## Problem statement
Copy every entry word for word. Skip the pictures.

Data extracts section start

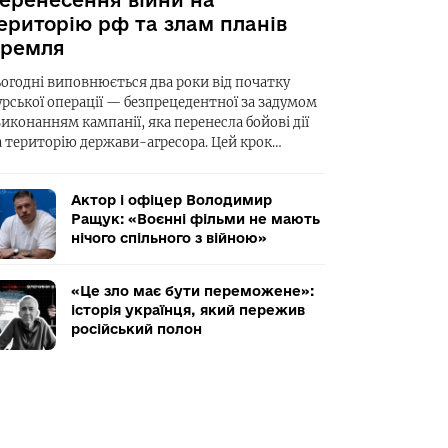
еренесення війни на
ериторію рф та злам планів
ремля
ьогодні виповнюється два роки від початку
урської операції — безпрецедентної за задумом
виконанням кампанії, яка перенесла бойові дії
а територію держави-агресора. Цей крок…
Актор і офіцер Володимир
Ращук: «Воєнні фільми не мають
нічого спільного з війною»
«Це зло має бути переможене»:
історія українця, який пережив
російський полон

Data extracts section end

## Result of this task
еренесення війни на
ериторію рф та злам планів
ремля
ьогодні виповнюється два роки від початку
урської операції — безпрецедентної за задумом
виконанням кампанії, яка перенесла бойові дії
а територію держави-агресора. Цей крок…
Актор і офіцер Володимир
Ращук: «Воєнні фільми не мають
нічого спільного з війною»
«Це зло має бути переможене»:
історія українця, який пережив
російський полон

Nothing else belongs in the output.